We can also see that black lines of the tape measure are so thin, that 50% MTF was not enough to deliver truly black pixels; they are a shade of murky brown. But in the original picture, the lines do look black. Empirically, we can see that 50% MTF is visually sharp.
Therefore, we will update our resolution estimation, considering that each circle of confusion is equivalent to 1.5 pixels. This translates to 2.75 megapixels, much more realistic. We can round this up to 3MP.
No!
In spite of the estimated resolution (3MP) being eight times lower than the camera's resolution (24MP), a high-resolution sensor is not useless. This comparison is between apples and oranges — one cannot expect to get the final picture with the same raw resolution of the sensor.
The first reason was already mentioned: the demosaicing process takes away some resolution. The 24MP are reduced to something like 12MP or 16MP right off the bat. The difference to 3MP has already shrunk to 4x or 5x.
The second reason is, defining resolution as megapixels is a bit deceiving. It would be more correct to count pixels in just one dimension (width or height). An image with 4x more megapixels has circles of confusion only 2x bigger. Seeing this way, a 12MP image is only twice as good as 3MP.
Finally, the most important technical reason: the circles of confusion created by every optical imperfection (out of focus, lens, sensor, diffraction, demosaicing, etc.) are compounded as an RMS sum.
For example, consider a lens and a sensor with the same resolution. Lens diffaction creates a "point" of 10µm with sharpest focus, and the sensor pixel size is also 10µm. The common sense suggests the CoC of the system is simply the largest CoC found throughout the system (10µm), but the effective CoC is actually 14µm. At least it is not as bad as a linear sum (that would be 20µm).

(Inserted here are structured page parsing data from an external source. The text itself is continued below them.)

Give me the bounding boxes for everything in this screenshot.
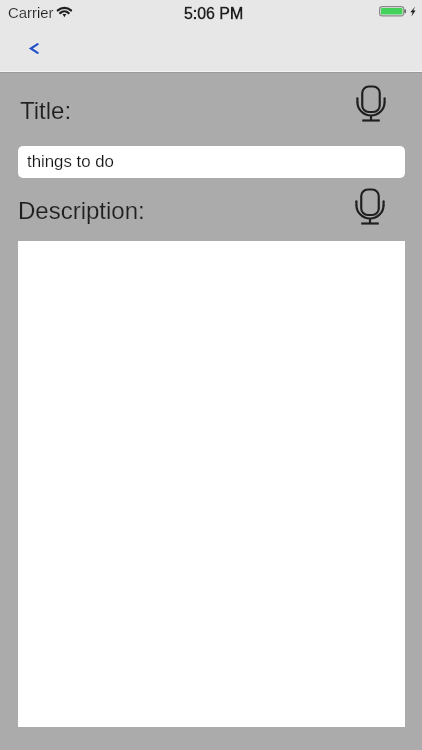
staticText: Title: — [20, 97, 72, 124]
button[interactable]: Back — [14, 32, 52, 66]
staticText: Carrier — [8, 5, 54, 22]
button[interactable]: Record title by voice — [353, 82, 389, 128]
staticText: things to do — [27, 152, 114, 171]
button[interactable]: Record description by voice — [352, 185, 388, 231]
staticText: 5:06 PM — [184, 5, 244, 23]
button[interactable]: things to do — [18, 146, 405, 178]
staticText: Description: — [18, 197, 145, 224]
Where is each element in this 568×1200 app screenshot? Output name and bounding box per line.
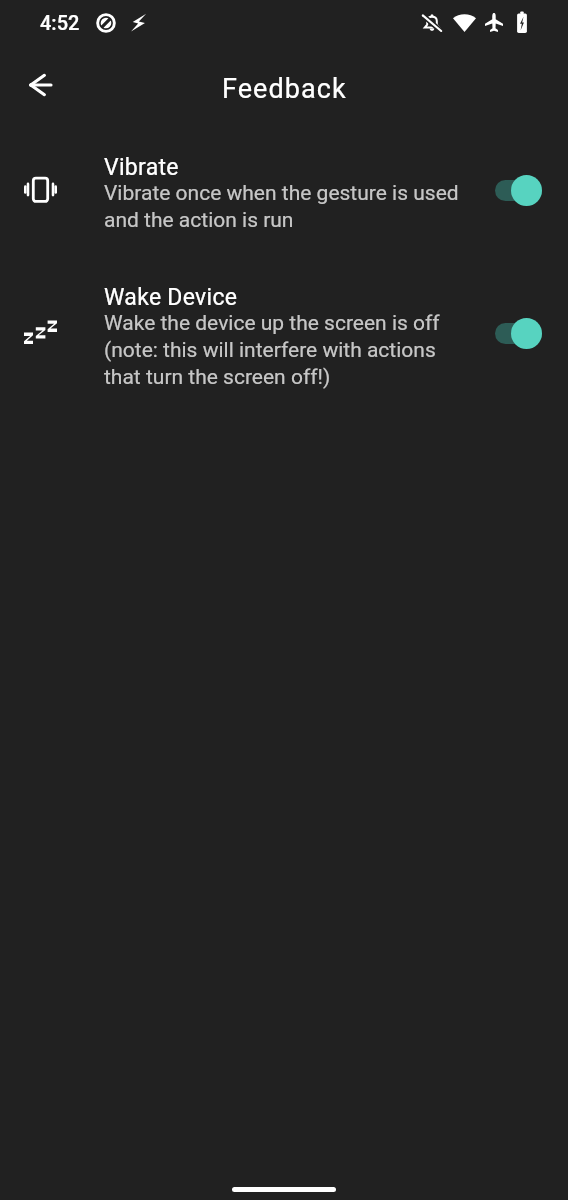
button[interactable]: Toggle [478,313,542,361]
button[interactable]: Vibrate [0,154,568,233]
staticText: Feedback [222,73,347,105]
staticText: Wake the device up the screen is off (no… [104,311,462,390]
button[interactable]: Toggle [478,170,542,218]
staticText: Wake Device [104,284,238,311]
staticText: Vibrate once when the gesture is used an… [104,181,462,233]
staticText: 4:52 [40,11,80,34]
button[interactable]: Wake Device [0,284,568,390]
button[interactable]: Back [8,53,72,117]
staticText: Vibrate [104,154,179,181]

Taking this into account, it is good to have a sensor with the maximum resolution possible. A sensor with 5µm pixels and a lens with 10µm of resolution has a system CoC of 11µm. In this case, the system resolution is clearly limited by the weakest component (the lens), and it can be greatly improved just by replacing the lens.
Of course, higher-resolution sensors (with pixels that are too small) bring other problems, e.g. less sensitivity to light and more noise, but this does not mean that smaller resolutions are inherently better, either.